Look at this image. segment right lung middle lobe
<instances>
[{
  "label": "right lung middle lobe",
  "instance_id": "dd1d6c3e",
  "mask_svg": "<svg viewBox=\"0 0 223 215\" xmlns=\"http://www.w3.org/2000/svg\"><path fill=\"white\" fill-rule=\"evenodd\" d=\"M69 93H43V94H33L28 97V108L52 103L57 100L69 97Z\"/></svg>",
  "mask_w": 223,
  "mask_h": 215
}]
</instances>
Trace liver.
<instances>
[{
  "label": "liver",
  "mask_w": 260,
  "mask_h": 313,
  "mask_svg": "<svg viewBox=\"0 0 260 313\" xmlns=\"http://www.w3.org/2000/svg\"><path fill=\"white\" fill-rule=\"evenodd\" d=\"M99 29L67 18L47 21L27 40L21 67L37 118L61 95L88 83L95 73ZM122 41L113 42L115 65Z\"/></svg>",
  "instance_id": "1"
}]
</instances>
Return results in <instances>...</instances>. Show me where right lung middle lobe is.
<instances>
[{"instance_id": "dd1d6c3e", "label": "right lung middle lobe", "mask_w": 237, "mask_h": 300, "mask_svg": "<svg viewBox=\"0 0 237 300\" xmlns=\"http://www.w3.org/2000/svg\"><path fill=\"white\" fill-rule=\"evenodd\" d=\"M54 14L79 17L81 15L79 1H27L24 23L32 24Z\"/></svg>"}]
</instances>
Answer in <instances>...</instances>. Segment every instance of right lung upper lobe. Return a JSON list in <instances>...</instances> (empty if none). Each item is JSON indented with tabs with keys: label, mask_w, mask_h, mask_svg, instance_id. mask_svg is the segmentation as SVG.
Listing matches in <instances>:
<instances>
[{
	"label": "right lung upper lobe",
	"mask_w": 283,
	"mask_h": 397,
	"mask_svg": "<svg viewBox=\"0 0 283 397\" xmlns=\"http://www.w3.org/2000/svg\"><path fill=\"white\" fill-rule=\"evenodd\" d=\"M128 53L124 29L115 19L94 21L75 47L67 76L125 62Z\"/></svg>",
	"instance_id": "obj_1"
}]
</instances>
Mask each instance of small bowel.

------------------------------------------------------------

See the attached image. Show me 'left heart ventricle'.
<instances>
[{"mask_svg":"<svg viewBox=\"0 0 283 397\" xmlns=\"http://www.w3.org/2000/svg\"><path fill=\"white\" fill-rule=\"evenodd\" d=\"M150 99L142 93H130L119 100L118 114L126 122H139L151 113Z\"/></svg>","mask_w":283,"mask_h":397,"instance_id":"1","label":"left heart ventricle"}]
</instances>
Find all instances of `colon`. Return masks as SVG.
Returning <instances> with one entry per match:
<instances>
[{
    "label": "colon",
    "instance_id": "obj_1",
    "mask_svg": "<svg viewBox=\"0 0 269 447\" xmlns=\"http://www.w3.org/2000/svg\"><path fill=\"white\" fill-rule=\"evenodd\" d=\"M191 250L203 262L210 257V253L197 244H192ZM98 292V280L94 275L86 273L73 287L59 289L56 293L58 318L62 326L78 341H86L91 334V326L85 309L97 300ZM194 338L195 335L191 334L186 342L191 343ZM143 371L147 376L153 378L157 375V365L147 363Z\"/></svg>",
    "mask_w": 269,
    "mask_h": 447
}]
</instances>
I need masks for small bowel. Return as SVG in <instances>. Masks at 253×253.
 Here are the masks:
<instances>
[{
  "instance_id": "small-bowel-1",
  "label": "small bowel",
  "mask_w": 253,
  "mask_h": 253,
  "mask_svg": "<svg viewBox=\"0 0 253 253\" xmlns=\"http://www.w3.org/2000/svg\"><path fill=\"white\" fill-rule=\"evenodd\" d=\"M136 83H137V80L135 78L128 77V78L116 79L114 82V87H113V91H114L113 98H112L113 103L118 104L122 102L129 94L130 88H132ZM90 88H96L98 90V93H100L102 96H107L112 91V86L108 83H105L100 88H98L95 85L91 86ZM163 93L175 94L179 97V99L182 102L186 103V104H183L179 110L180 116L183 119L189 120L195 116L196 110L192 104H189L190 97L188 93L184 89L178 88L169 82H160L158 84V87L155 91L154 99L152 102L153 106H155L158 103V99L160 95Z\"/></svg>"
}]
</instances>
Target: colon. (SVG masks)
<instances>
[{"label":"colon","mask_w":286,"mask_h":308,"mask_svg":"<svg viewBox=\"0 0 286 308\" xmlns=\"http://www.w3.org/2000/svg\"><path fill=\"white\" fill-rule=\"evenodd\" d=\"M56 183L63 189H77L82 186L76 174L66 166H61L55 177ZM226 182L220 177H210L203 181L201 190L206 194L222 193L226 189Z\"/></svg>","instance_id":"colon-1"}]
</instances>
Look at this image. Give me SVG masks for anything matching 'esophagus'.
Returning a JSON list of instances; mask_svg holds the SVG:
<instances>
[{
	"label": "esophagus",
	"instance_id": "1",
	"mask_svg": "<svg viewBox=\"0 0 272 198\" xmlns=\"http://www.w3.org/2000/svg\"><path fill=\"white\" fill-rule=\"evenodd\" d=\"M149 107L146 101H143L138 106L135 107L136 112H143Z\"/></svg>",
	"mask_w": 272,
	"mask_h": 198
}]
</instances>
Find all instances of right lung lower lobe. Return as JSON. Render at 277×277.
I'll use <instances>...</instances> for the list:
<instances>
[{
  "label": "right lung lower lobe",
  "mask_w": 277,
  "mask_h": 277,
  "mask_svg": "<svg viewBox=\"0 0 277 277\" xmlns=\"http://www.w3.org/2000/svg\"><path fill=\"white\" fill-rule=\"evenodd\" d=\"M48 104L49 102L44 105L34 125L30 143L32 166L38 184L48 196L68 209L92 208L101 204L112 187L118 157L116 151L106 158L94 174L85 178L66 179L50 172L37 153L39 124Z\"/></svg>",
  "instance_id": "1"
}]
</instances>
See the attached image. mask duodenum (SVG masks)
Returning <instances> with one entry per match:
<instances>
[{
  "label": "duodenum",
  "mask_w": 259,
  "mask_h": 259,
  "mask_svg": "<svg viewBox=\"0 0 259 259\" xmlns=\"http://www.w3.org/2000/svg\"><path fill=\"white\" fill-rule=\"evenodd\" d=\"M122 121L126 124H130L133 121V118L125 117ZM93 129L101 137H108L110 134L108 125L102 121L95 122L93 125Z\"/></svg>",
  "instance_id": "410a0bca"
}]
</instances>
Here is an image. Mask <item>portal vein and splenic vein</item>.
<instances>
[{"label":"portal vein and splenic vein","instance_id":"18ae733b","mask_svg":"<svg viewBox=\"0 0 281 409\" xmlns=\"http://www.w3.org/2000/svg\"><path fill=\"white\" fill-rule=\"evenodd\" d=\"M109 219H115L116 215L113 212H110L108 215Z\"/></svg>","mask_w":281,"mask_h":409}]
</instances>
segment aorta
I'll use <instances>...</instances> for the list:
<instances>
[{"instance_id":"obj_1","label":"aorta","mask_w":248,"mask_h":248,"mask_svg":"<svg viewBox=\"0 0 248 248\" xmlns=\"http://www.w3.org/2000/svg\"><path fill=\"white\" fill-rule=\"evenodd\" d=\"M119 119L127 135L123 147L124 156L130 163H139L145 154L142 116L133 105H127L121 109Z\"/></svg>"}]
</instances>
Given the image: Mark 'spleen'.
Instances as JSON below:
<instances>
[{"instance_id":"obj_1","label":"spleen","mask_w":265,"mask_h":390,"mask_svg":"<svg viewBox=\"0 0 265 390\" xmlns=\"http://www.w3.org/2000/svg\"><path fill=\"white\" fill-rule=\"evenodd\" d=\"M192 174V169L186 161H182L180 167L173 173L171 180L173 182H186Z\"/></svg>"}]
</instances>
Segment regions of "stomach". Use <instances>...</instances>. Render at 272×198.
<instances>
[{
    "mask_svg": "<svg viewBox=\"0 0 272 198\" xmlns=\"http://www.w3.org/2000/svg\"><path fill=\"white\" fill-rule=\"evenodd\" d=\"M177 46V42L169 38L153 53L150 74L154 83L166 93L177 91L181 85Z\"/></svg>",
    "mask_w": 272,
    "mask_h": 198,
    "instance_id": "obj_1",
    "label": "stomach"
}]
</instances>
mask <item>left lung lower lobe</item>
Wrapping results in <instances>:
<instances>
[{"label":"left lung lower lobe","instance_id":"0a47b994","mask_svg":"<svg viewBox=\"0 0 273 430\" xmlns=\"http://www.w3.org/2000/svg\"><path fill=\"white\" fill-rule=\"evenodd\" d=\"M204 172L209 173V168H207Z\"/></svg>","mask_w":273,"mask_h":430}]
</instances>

------------------------------------------------------------

> _Work to complete_:
What is needed is a verbatim copy of every line in the records above from the one containing "Look at this image. segment" down to the one containing "Mask each instance of small bowel.", both included, and nothing more.

> _Response to the task_:
Look at this image. segment right lung middle lobe
<instances>
[{
  "label": "right lung middle lobe",
  "instance_id": "dd1d6c3e",
  "mask_svg": "<svg viewBox=\"0 0 223 215\" xmlns=\"http://www.w3.org/2000/svg\"><path fill=\"white\" fill-rule=\"evenodd\" d=\"M69 93H43V94H33L28 97V108L52 103L57 100L69 97Z\"/></svg>",
  "mask_w": 223,
  "mask_h": 215
}]
</instances>
Trace liver.
<instances>
[{
  "label": "liver",
  "mask_w": 260,
  "mask_h": 313,
  "mask_svg": "<svg viewBox=\"0 0 260 313\" xmlns=\"http://www.w3.org/2000/svg\"><path fill=\"white\" fill-rule=\"evenodd\" d=\"M99 29L67 18L47 21L27 40L21 67L37 118L61 95L88 83L95 73ZM122 41L113 42L115 65Z\"/></svg>",
  "instance_id": "1"
}]
</instances>
Return results in <instances>...</instances>. Show me where right lung middle lobe is.
<instances>
[{"instance_id": "dd1d6c3e", "label": "right lung middle lobe", "mask_w": 237, "mask_h": 300, "mask_svg": "<svg viewBox=\"0 0 237 300\" xmlns=\"http://www.w3.org/2000/svg\"><path fill=\"white\" fill-rule=\"evenodd\" d=\"M54 14L79 17L81 15L79 1H27L24 23L32 24Z\"/></svg>"}]
</instances>
Answer in <instances>...</instances>. Segment every instance of right lung upper lobe. Return a JSON list in <instances>...</instances> (empty if none). Each item is JSON indented with tabs with keys: label, mask_w, mask_h, mask_svg, instance_id. mask_svg is the segmentation as SVG.
Listing matches in <instances>:
<instances>
[{
	"label": "right lung upper lobe",
	"mask_w": 283,
	"mask_h": 397,
	"mask_svg": "<svg viewBox=\"0 0 283 397\" xmlns=\"http://www.w3.org/2000/svg\"><path fill=\"white\" fill-rule=\"evenodd\" d=\"M128 53L124 29L115 19L94 21L75 47L67 76L125 62Z\"/></svg>",
	"instance_id": "obj_1"
}]
</instances>
Mask each instance of small bowel.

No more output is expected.